Wer gegen Erdogan stimmt, sagt nur seinen Vornamen


Bild: FB
Ab jetzt können in Deutschland lebende Türken über die Verfassungsreform abstimmen. Viel steht auf dem Spiel. Das Generalkonsulat in Hamburg setzt in der Zeit einen speziellen Sicherheitsdienst ein.

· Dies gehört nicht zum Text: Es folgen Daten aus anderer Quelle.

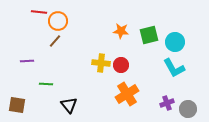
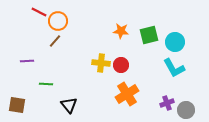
red line: rotated 21 degrees clockwise
gray circle: moved 2 px left, 1 px down
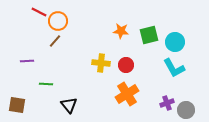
red circle: moved 5 px right
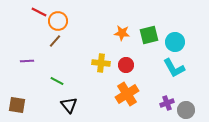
orange star: moved 1 px right, 2 px down
green line: moved 11 px right, 3 px up; rotated 24 degrees clockwise
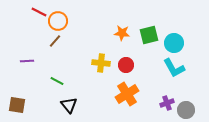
cyan circle: moved 1 px left, 1 px down
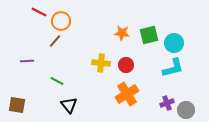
orange circle: moved 3 px right
cyan L-shape: moved 1 px left; rotated 75 degrees counterclockwise
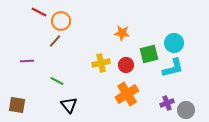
green square: moved 19 px down
yellow cross: rotated 18 degrees counterclockwise
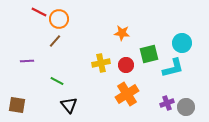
orange circle: moved 2 px left, 2 px up
cyan circle: moved 8 px right
gray circle: moved 3 px up
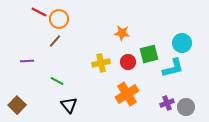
red circle: moved 2 px right, 3 px up
brown square: rotated 36 degrees clockwise
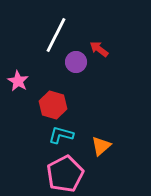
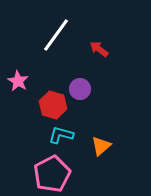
white line: rotated 9 degrees clockwise
purple circle: moved 4 px right, 27 px down
pink pentagon: moved 13 px left
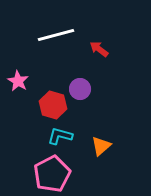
white line: rotated 39 degrees clockwise
cyan L-shape: moved 1 px left, 1 px down
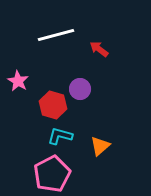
orange triangle: moved 1 px left
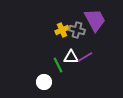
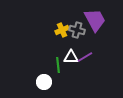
green line: rotated 21 degrees clockwise
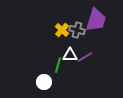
purple trapezoid: moved 1 px right; rotated 45 degrees clockwise
yellow cross: rotated 24 degrees counterclockwise
white triangle: moved 1 px left, 2 px up
green line: rotated 21 degrees clockwise
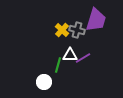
purple line: moved 2 px left, 1 px down
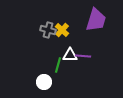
gray cross: moved 29 px left
purple line: moved 2 px up; rotated 35 degrees clockwise
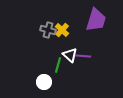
white triangle: rotated 42 degrees clockwise
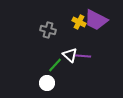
purple trapezoid: rotated 100 degrees clockwise
yellow cross: moved 17 px right, 8 px up; rotated 16 degrees counterclockwise
green line: moved 3 px left; rotated 28 degrees clockwise
white circle: moved 3 px right, 1 px down
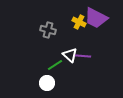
purple trapezoid: moved 2 px up
green line: rotated 14 degrees clockwise
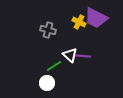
green line: moved 1 px left, 1 px down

Von Philipp Woldin | DIE WELT

Und der Nachname? „Wenn der in der Zeitung steht, bekomme ich Probleme.“ So bleibt es bei Ilkay, der Vorname muss reichen. Die 40-jährige Frau hat gerade mit „hayir“ gestimmt, Nein zum Ultrapräsidialsystem von Staatschef Recep Tayyip Erdogan, jetzt steht Ilkay vor dem türkischen Generalkonsulat, blinzelt in die Frühlingssonne und erklärt sich. Sie sei unzufrieden, wie sich die Türkei politisch entwickle, und nun, fürchtet Ilkay, drohe ein Rückfall in alte Zeiten, ein neues Osmanisches Reich.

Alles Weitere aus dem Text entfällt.